We have selected five challenging examples embodying the complexity of molecular systems (Fig. 1). The first example involves a Diels–Alder reaction between 4,4-dimethyl-3-methylenepent-1-ene (1) and (E)-dec-5-ene (2), which has a total of 6561 potential conformers due to eight rotatable bonds (Fig. 1a). The second example involves an intramolecular acid-catalysed cyclization reaction of polycyclic azocane derivative, a previously analyzed reaction in our group9 and whose selectivity appeared to be driven by conformation equilibria (Fig. 1b). The third example relies on an enantioselective organo-catalysed rearrangement of benzofurane derivatives (Black rearrangement), where selectivity was assumed to relate to differences in steric repulsion in the two putative transition state geometries (Fig. 1c).10 Since these are differing essentially by the relative orientation of the reaction partners, they can be seen as “non-covalent conformers” hence fall within the scope of our proposal. The fourth example involves a radical H-atom transfer reaction on flexible aliphatic molecules, thus likely to present a significant number of conformers (Fig. 1d).11 The fifth example is an enantioselective dialkylzinc addition on benzaldehyde using a ligand containing flexible biaryl axes (Fig. 1e).12
Finally, some development perspective for future versions of FASTCAR are proposed, noticeably related to the elimination of the dependency on the start point geometry that appeared in the case of the intramolecular cyclization reaction.
In the second case, the geometries are artifacts, likely due to inaccuracies in the description of the GFN-xtb15 based potential energy surface (for instance two geometries differing by the rotation of a methyl group of an unusual angle) - and which ultimately converge to the geometry of an already encountered conformer at the DFT optimisation stage. In Fig. 3, conformers 11 and 13 both have an invariant RMSD of 0.62 (which exceeds our chosen threshold of 0.5, vide infra). However, after DFT optimization, they result in the same transition state geometry.

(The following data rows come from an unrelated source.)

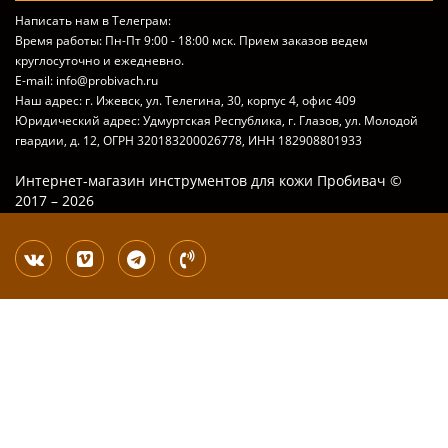
Написать нам в Телеграм:
Время работы: Пн-Пт 9:00 - 18:00 мск. Прием заказов ведем
круглосуточно и ежедневно.
E-mail: info@probivach.ru
Наш адрес: г. Ижевск, ул. Телегина, 30, корпус 4, офис 409
Юридический адрес: Удмуртская Республика, г. Глазов, ул. Молодой
гвардии, д. 12, ОГРН 320183200026778, ИНН 182908801933
Интернет-магазин инструментов для кожи Пробивач ©
2017 – 2026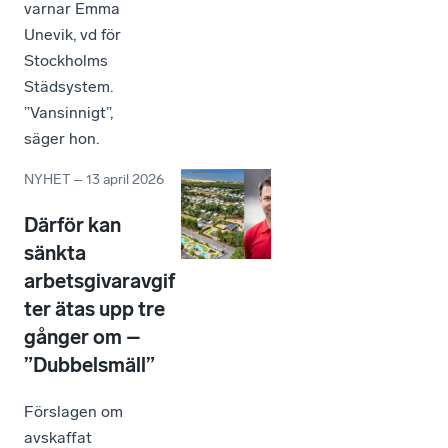
varnar Emma
Unevik, vd för
Stockholms
Städsystem.
”Vansinnigt”,
säger hon.
NYHET
–
13 april 2026
Därför kan
sänkta
arbetsgivaravgif
ter ätas upp tre
gånger om –
”Dubbelsmäll”
Förslagen om
avskaffat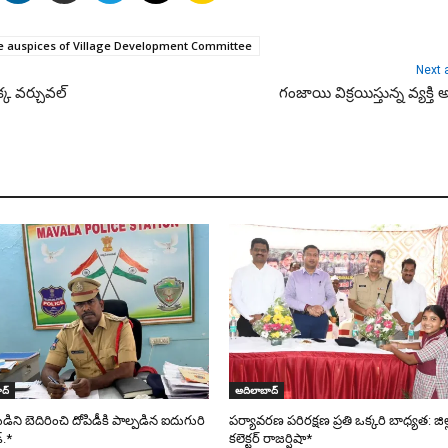
e auspices of Village Development Committee
Next a
్క వర్చువల్
గంజాయి విక్రయిస్తున్న వ్యక్తి అ
ద్
ఆదిలాబాద్
ని బెదిరించి దోపిడీకి పాల్పడిన ఐదుగురి
పర్యావరణ పరిరక్షణ ప్రతి ఒక్కరి బాధ్యత: జిల
్.*
కలెక్టర్ రాజర్షిషా*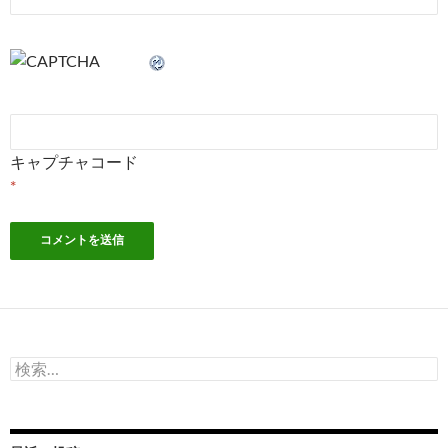
キャプチャコード
*
検
索: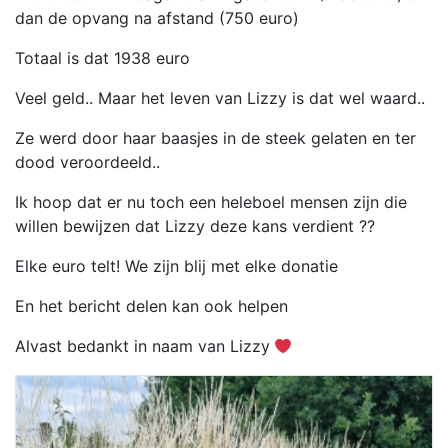
dan de opvang na afstand (750 euro)
Totaal is dat 1938 euro
Veel geld.. Maar het leven van Lizzy is dat wel waard..
Ze werd door haar baasjes in de steek gelaten en ter
dood veroordeeld..
Ik hoop dat er nu toch een heleboel mensen zijn die
willen bewijzen dat Lizzy deze kans verdient ??
Elke euro telt! We zijn blij met elke donatie
En het bericht delen kan ook helpen
Alvast bedankt in naam van Lizzy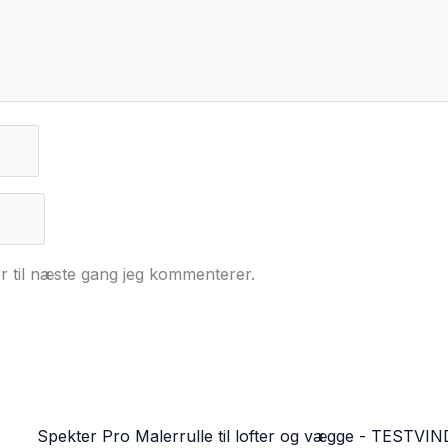
r til næste gang jeg kommenterer.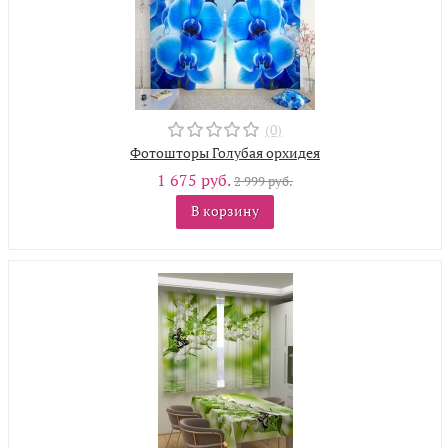
(0)
Фотошторы Голубая орхидея
1 675 руб.
2 999 руб.
В корзину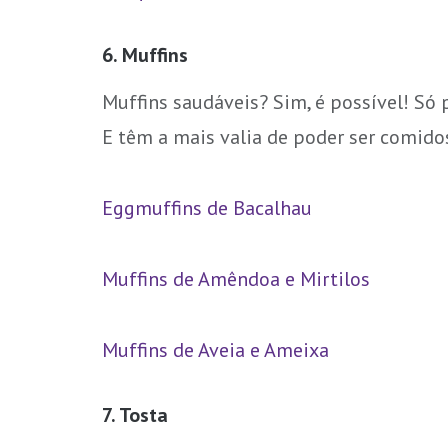
6. Muffins
Muffins saudáveis? Sim, é possível! Só 
E têm a mais valia de poder ser comid
Eggmuffins de Bacalhau
Muffins de Amêndoa e Mirtilos
Muffins de Aveia e Ameixa
7. Tosta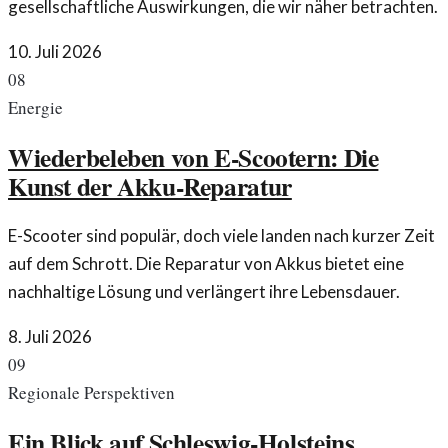
gesellschaftliche Auswirkungen, die wir näher betrachten.
10. Juli 2026
08
Energie
Wiederbeleben von E-Scootern: Die
Kunst der Akku-Reparatur
E-Scooter sind populär, doch viele landen nach kurzer Zeit
auf dem Schrott. Die Reparatur von Akkus bietet eine
nachhaltige Lösung und verlängert ihre Lebensdauer.
8. Juli 2026
09
Regionale Perspektiven
Ein Blick auf Schleswig-Holsteins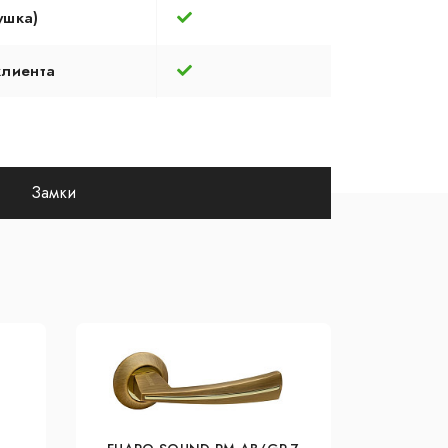
ушка)
клиента
Замки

In both cases, the “incorrect” geometries are highly reminiscent of other “correct” conformers found by CREST. This similarity can then be used to set up a refinement in the selection of geometries, which is here performed using SpyRMSD (Python library for the calculation of invariant root mean square deviation (RMSD) between structures).
Overall, FASTCAR uses five interrelated Python programs which are detailed hereafter. Note that the current version of FASTCAR supports jobs submission through the Slurm system16 (version 18.08.8, as used on our local computing cluster).
Note: during the final stages of this manuscript preparation, we noticed the publication of a related tool, Autobench, by the group of Cormanich.18 Both Autobench and FASTCAR are devised to ease the exploration of the conformational degrees of freeedom and exploit the molecular similarity (evaluated by RMSD) to reduce computational effort. They however differ in objective: in the case of Autobench, the aim is to further ease methods benchmarking, while FASTCAR aims at facilitating conformational analysis along reaction profiles. This difference of objective results in difference in the geometry pruning, as we here additionally include a selection criterion based on the norm of the imaginary mode. This allow us to avoid misguiding towards inappropriate geometries (typically local maxima associated to a methyl rotation, likely to appear for complex molecular species). We additionally noticed during our development that the use of an invariant RMSD code was extremely useful to further reject equivalent structures, hence the choice of sPyRMSD - which does not seem to be involved in AutoBench.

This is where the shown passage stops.